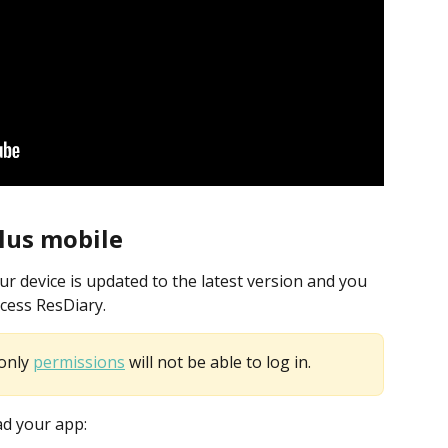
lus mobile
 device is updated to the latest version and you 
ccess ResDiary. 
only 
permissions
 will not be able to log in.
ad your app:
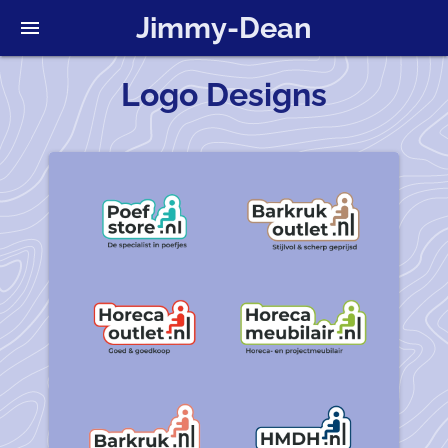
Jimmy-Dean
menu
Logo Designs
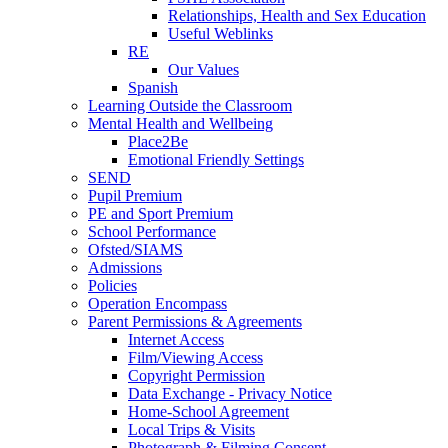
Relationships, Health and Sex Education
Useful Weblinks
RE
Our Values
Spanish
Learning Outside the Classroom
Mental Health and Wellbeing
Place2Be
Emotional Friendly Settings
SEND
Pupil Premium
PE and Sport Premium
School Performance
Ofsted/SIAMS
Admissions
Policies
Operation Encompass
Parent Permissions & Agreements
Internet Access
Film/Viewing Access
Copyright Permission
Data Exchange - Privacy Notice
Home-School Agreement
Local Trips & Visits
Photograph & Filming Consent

YOUR TASK:
Scan the material for the string "School". Copy each line where it appears.

RESULT FOR THIS EXERCISE:
School Performance
Home-School Agreement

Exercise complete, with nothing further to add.